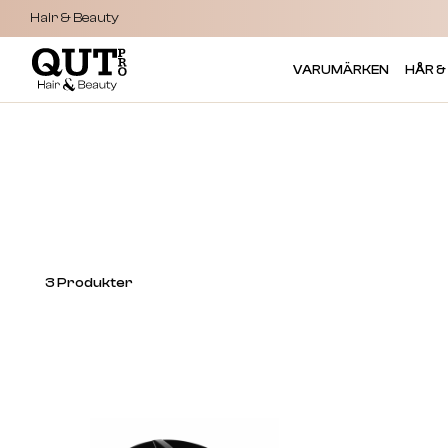
Hair & Beauty
VARUMÄRKEN
HÅR &
3
Produkter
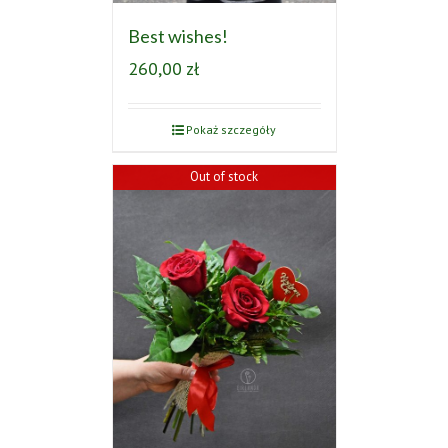
Best wishes!
260,00
zł
Pokaż szczegóły
Out of stock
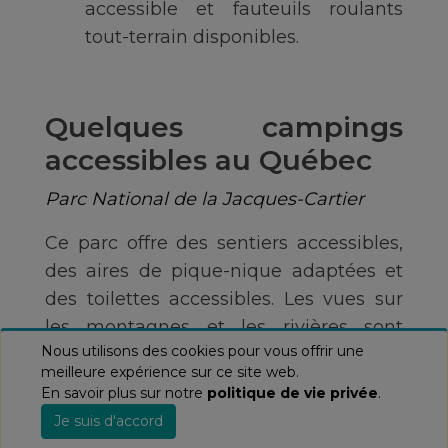
accessible et fauteuils roulants
tout-terrain disponibles.
Quelques campings
accessibles au Québec
Parc National de la Jacques-Cartier
Ce parc offre des sentiers accessibles,
des aires de pique-nique adaptées et
des toilettes accessibles. Les vues sur
les montagnes et les rivières sont
Nous utilisons des cookies pour vous offrir une
époustouflantes, un endroit idéal pour
meilleure expérience sur ce site web.
s'évader dans la nature.
En savoir plus sur notre
politique de vie privée
.
Je suis d'accord
Have a Question? Vous avez une question?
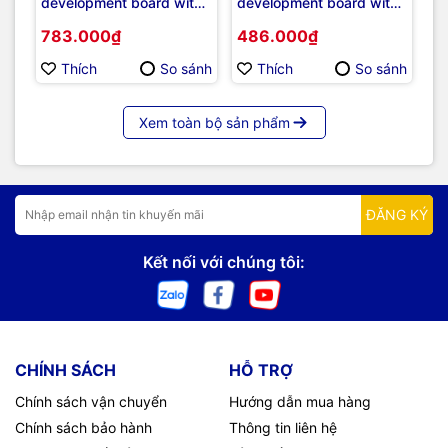
development board with
development board with
de
STM32G031K8 MCU
STM32L432KC MCU
S
783.000₫
486.000₫
4
Thích
So sánh
Thích
So sánh
Xem toàn bộ sản phẩm
ĐĂNG KÝ
Kết nối với chúng tôi:
CHÍNH SÁCH
HỖ TRỢ
Chính sách vận chuyển
Hướng dẫn mua hàng
Chính sách bảo hành
Thông tin liên hệ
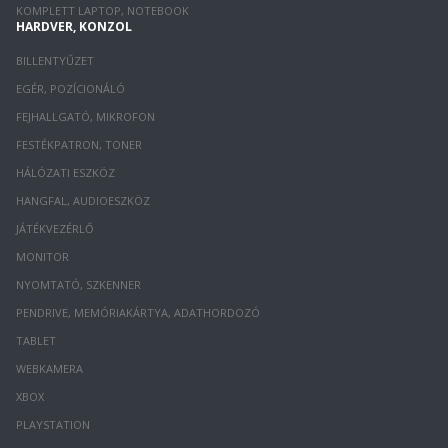
KOMPLETT LAPTOP, NOTEBOOK
HARDVER, KONZOL
BILLENTYŰZET
EGÉR, POZÍCIONÁLÓ
FEJHALLGATÓ, MIKROFON
FESTÉKPATRON, TONER
HÁLÓZATI ESZKÖZ
HANGFAL, AUDIOESZKÖZ
JÁTÉKVEZÉRLŐ
MONITOR
NYOMTATÓ, SZKENNER
PENDRIVE, MEMÓRIAKÁRTYA, ADATHORDOZÓ
TABLET
WEBKAMERA
XBOX
PLAYSTATION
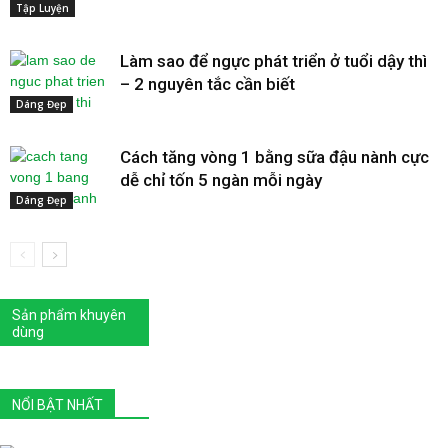
Tập Luyện
Làm sao để ngực phát triển ở tuổi dậy thì
– 2 nguyên tắc cần biết
Dáng Đẹp
Cách tăng vòng 1 bằng sữa đậu nành cực
dễ chỉ tốn 5 ngàn mỗi ngày
Dáng Đẹp
Sản phẩm khuyên
dùng
NỔI BẬT NHẤT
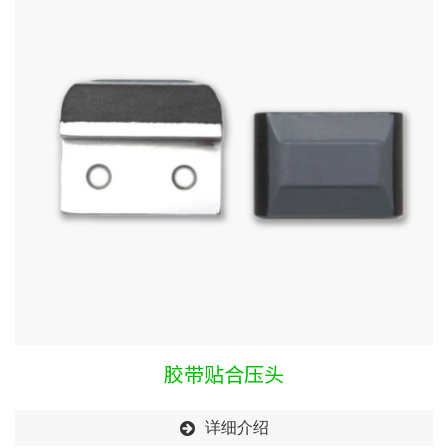
胶带贴合压头
详细介绍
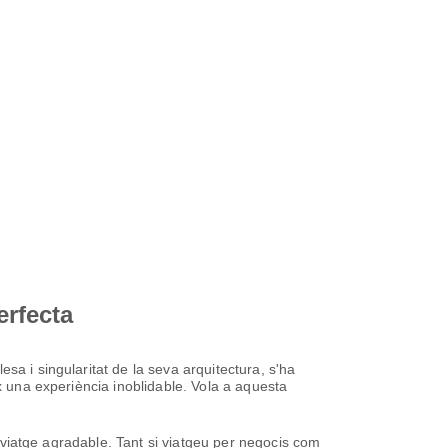
erfecta
sa i singularitat de la seva arquitectura, s'ha
x una experiència inoblidable. Vola a aquesta
n viatge agradable. Tant si viatgeu per negocis com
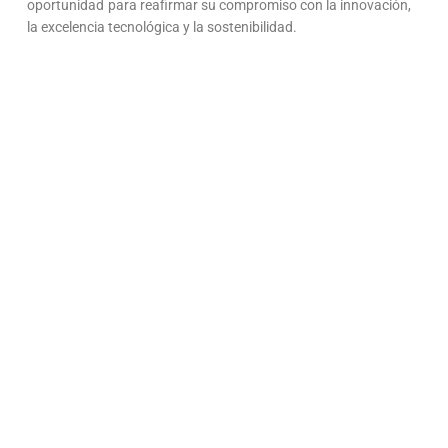
oportunidad para reafirmar su compromiso con la innovación,
la excelencia tecnológica y la sostenibilidad.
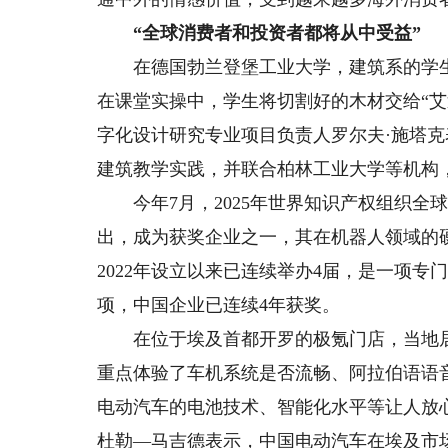
“全球消费者和投资者都将从中受益”
在德国勃兰登堡工业大学，建筑系的学生们
在课堂实操中，学生将切割好的木材交给“
字化设计研究专业项目负责人罗尔夫·施塔克
建筑教学实践，并联合柏林工业大学等机构
今年7月，2025年世界知识产权组织全球
出，成为获奖企业之一，其在机器人领域的
2022年设立以来已连续举办4届，是一项
项，中国企业已连续4年获奖。
在位于埃及首都开罗的极氪门店，当地居
重点体验了车机系统是否流畅、阿拉伯语语
电动汽车的电池技术、智能化水平等让人放心
杜勒—马吉德表示，中国电动汽车在埃及市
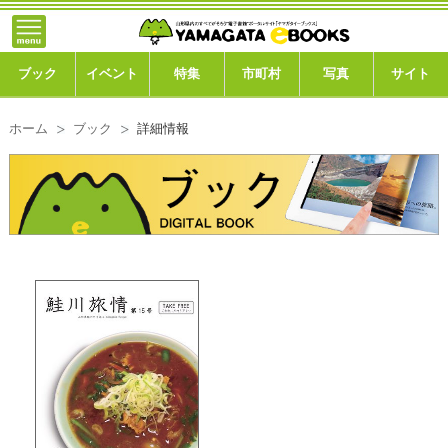
}; -->
トップ
ブック
ブック
イベント
特集
市町村
写真
サイト
イベント
ホーム
ブック
詳細情報
特集
市町村
写真ギャラリー
このサイトについて
運営会社
ご利用ガイド
よくある質問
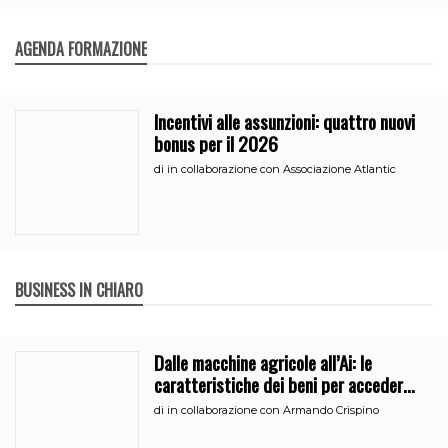
AGENDA FORMAZIONE
Incentivi alle assunzioni: quattro nuovi
bonus per il 2026
di
in collaborazione con Associazione Atlantic
BUSINESS IN CHIARO
Dalle macchine agricole all’Ai: le
caratteristiche dei beni per accedere
all’iperammortamento
di
in collaborazione con Armando Crispino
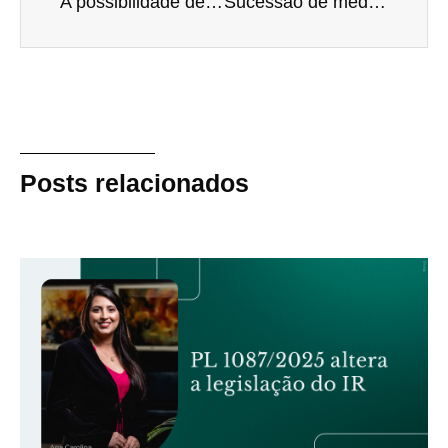
A possibilidade de aumento do ITCMD em São Paulo e os seus reflexos
Sucessão de medidas trabalhistas decorrentes da pandemia da Covid-19
Posts relacionados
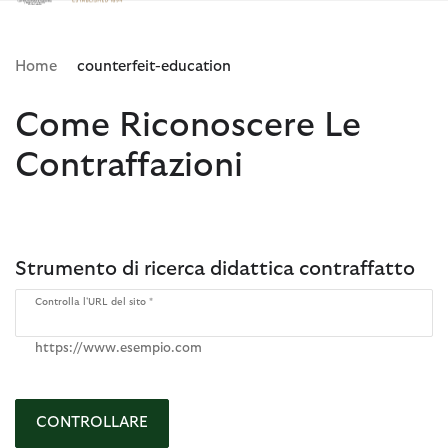
Clicca per visualizzare la nostra Dichiarazione di Accessibilità
Home
counterfeit-education
Come Riconoscere Le
Contraffazioni
Strumento di ricerca didattica contraffatto
Controlla l'URL del sito
https://www.esempio.com
CONTROLLARE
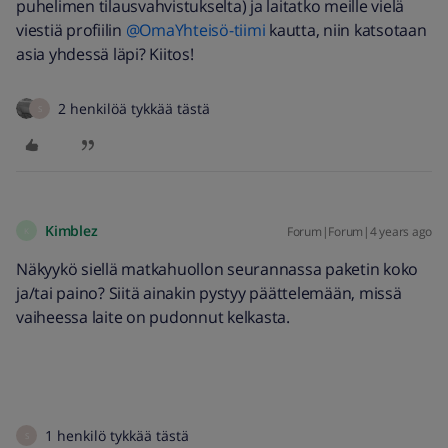
puhelimen tilausvahvistukselta) ja laitatko meille vielä
viestiä profiilin
@OmaYhteisö-tiimi
kautta, niin katsotaan
asia yhdessä läpi? Kiitos!
2 henkilöä tykkää tästä
S
Kimblez
Forum|Forum|4 years ago
K
Näkyykö siellä matkahuollon seurannassa paketin koko
ja/tai paino? Siitä ainakin pystyy päättelemään, missä
vaiheessa laite on pudonnut kelkasta.
1 henkilö tykkää tästä
S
::::::
What to produce:
Line for line, restate the data above and omit every picture.

Output:
Hair & Beauty
VARUMÄRKEN
HÅR &
3
Produkter
Best wishes!
260,00
zł
Pokaż szczegóły
Out of stock
accessible et fauteuils roulants
tout-terrain disponibles.
Quelques campings
accessibles au Québec
Parc National de la Jacques-Cartier
Ce parc offre des sentiers accessibles,
des aires de pique-nique adaptées et
des toilettes accessibles. Les vues sur
les montagnes et les rivières sont
Nous utilisons des cookies pour vous offrir une
époustouflantes, un endroit idéal pour
meilleure expérience sur ce site web.
s'évader dans la nature.
En savoir plus sur notre
politique de vie privée
.
Je suis d'accord
Have a Question? Vous avez une question?
development board with
development board with
de
STM32G031K8 MCU
STM32L432KC MCU
S
783.000₫
486.000₫
4
Thích
So sánh
Thích
So sánh
Xem toàn bộ sản phẩm
ĐĂNG KÝ
Kết nối với chúng tôi:
CHÍNH SÁCH
HỖ TRỢ
Chính sách vận chuyển
Hướng dẫn mua hàng
Chính sách bảo hành
Thông tin liên hệ
KOMPLETT LAPTOP, NOTEBOOK
HARDVER, KONZOL
BILLENTYŰZET
EGÉR, POZÍCIONÁLÓ
FEJHALLGATÓ, MIKROFON
FESTÉKPATRON, TONER
HÁLÓZATI ESZKÖZ
HANGFAL, AUDIOESZKÖZ
JÁTÉKVEZÉRLŐ
MONITOR
NYOMTATÓ, SZKENNER
PENDRIVE, MEMÓRIAKÁRTYA, ADATHORDOZÓ
TABLET
WEBKAMERA
XBOX
PLAYSTATION
Tập Luyện
Làm sao để ngực phát triển ở tuổi dậy thì
– 2 nguyên tắc cần biết
Dáng Đẹp
Cách tăng vòng 1 bằng sữa đậu nành cực
dễ chỉ tốn 5 ngàn mỗi ngày
Dáng Đẹp
Sản phẩm khuyên
dùng
NỔI BẬT NHẤT
胶带贴合压头
详细介绍
erfecta
sa i singularitat de la seva arquitectura, s'ha
x una experiència inoblidable. Vola a aquesta
n viatge agradable. Tant si viatgeu per negocis com
oportunidad para reafirmar su compromiso con la innovación,
la excelencia tecnológica y la sostenibilidad.
“全球消费者和投资者都将从中受益”
在德国勃兰登堡工业大学，建筑系的学生们
在课堂实操中，学生将切割好的木材交给“
字化设计研究专业项目负责人罗尔夫·施塔克
建筑教学实践，并联合柏林工业大学等机构
今年7月，2025年世界知识产权组织全球
出，成为获奖企业之一，其在机器人领域的
2022年设立以来已连续举办4届，是一项
项，中国企业已连续4年获奖。
在位于埃及首都开罗的极氪门店，当地居
重点体验了车机系统是否流畅、阿拉伯语语
电动汽车的电池技术、智能化水平等让人放心
杜勒—马吉德表示，中国电动汽车在埃及市
}; -->
トップ
ブック
ブック
イベント
特集
市町村
写真
サイト
イベント
ホーム
ブック
詳細情報
特集
市町村
写真ギャラリー
このサイトについて
運営会社
ご利用ガイド
よくある質問
AGENDA FORMAZIONE
Incentivi alle assunzioni: quattro nuovi
bonus per il 2026
di
in collaborazione con Associazione Atlantic
BUSINESS IN CHIARO
Dalle macchine agricole all’Ai: le
caratteristiche dei beni per accedere
all’iperammortamento
di
in collaborazione con Armando Crispino
A possibilidade de aumento do ITCMD em São Paulo e os seus reflexos
Sucessão de medidas trabalhistas decorrentes da pandemia da Covid-19
Posts relacionados
Clicca per visualizzare la nostra Dichiarazione di Accessibilità
Home
counterfeit-education
Come Riconoscere Le
Contraffazioni
Strumento di ricerca didattica contraffatto
Controlla l'URL del sito
https://www.esempio.com
CONTROLLARE
puhelimen tilausvahvistukselta) ja laitatko meille vielä
viestiä profiilin
@OmaYhteisö-tiimi
kautta, niin katsotaan
asia yhdessä läpi? Kiitos!
2 henkilöä tykkää tästä
S
Kimblez
Forum|Forum|4 years ago
K
Näkyykö siellä matkahuollon seurannassa paketin koko
ja/tai paino? Siitä ainakin pystyy päättelemään, missä
vaiheessa laite on pudonnut kelkasta.
1 henkilö tykkää tästä
S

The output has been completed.